To Canada with Love and Some Misgivings: The Best of Bruce Hutchison

Description

255 pages
$26.95
ISBN 0-88894-725-9
DDC 971

Publisher

Year

1991

Contributor

Edited by Vaughn Palmer
Reviewed by J.L. Granatstein

J.L. Granatstein is a history professor at York University and author of
War and Peacekeeping and For Better or For Worse.

Review

From the 1940s onward Bruce Hutchison was one of Canada’s best-known
journalists. A close observer of—and sometime participant
in—politics, he had the wonderful knack of being able to encapsulate
complex ideas into a few clear-headed sentences. This book, mainly
selections from his newspaper columns and some longer extracts from his
many books, presents some of his best writing—and very good it is
indeed.

Despite the quality of his work, Hutchison has not remained an icon in
journalism.
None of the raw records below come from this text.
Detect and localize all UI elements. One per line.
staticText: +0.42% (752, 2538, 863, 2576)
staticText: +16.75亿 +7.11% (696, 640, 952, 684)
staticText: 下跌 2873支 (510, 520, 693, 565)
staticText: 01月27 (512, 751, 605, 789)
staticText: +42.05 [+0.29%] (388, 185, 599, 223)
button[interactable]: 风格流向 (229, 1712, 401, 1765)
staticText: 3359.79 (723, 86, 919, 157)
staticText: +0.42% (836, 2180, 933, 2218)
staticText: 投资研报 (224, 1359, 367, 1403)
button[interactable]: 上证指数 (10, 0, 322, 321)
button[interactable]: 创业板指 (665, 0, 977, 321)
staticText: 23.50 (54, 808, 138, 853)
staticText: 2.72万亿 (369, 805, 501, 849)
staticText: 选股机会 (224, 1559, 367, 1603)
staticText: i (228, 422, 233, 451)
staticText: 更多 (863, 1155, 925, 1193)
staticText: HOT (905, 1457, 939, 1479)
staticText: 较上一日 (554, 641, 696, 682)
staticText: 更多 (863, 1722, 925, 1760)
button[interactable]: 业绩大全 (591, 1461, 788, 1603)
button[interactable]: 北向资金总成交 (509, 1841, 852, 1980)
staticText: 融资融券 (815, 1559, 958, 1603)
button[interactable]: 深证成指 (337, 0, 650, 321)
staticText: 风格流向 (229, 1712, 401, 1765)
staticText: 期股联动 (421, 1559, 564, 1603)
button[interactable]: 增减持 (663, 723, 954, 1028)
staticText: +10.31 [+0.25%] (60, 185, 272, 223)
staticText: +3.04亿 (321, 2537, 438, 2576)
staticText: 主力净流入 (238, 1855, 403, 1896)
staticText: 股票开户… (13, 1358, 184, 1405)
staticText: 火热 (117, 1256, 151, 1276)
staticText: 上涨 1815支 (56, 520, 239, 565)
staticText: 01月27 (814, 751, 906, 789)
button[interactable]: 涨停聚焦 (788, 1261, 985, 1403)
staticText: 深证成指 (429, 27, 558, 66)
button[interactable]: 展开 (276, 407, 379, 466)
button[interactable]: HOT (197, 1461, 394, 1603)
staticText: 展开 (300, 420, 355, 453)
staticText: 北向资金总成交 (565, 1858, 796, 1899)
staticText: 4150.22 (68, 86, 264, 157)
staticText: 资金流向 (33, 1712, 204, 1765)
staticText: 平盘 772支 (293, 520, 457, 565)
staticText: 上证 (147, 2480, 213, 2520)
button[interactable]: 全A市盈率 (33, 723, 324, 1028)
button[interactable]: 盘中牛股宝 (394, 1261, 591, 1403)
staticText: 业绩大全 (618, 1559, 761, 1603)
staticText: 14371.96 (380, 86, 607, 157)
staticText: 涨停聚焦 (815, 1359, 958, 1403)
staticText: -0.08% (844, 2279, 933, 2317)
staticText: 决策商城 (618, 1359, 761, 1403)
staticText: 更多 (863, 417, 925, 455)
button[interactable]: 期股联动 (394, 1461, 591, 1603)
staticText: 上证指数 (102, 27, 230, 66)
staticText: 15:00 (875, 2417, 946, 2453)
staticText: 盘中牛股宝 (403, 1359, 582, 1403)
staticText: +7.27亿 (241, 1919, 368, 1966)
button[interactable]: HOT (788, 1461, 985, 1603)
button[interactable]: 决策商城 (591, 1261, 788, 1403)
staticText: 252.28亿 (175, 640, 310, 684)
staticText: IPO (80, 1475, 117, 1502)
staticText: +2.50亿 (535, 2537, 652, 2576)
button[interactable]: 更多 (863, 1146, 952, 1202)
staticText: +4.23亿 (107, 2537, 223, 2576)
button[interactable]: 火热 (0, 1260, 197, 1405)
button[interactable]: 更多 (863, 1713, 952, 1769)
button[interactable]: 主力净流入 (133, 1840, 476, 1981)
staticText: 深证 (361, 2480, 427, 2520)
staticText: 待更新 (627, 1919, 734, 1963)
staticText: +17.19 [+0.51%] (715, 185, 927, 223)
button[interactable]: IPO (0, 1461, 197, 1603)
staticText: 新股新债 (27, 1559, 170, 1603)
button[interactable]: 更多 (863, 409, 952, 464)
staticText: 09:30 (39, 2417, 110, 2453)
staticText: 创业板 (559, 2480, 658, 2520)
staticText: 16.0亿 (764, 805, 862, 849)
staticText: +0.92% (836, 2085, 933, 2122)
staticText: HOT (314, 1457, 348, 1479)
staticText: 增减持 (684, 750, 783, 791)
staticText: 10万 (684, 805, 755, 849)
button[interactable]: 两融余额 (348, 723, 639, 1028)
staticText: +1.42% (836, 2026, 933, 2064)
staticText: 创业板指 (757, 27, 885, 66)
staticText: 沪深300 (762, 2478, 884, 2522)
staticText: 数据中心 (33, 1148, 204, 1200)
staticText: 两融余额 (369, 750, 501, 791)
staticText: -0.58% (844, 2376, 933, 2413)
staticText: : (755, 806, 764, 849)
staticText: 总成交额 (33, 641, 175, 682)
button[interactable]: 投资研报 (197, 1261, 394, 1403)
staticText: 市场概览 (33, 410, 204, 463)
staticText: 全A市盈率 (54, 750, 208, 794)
He was too close to the bureaucrats and politicians, too
much a Liberal and not enough an independent observer. The
journalist-as-adviser now scarcely exists (although those such as Bill
Fox can make the jump from hack to aide to lobbyist), and Hutchison
regrettably is now merely an exemplar of the bad old days. Still, his
prose was better than almost all of today’s media stars and repays
reading.

Citation

Hutchison, Bruce., “To Canada with Love and Some Misgivings: The Best of Bruce Hutchison,” Canadian Book Review Annual Online, accessed June 28, 2025, https://cbra.library.utoronto.ca/items/show/12955.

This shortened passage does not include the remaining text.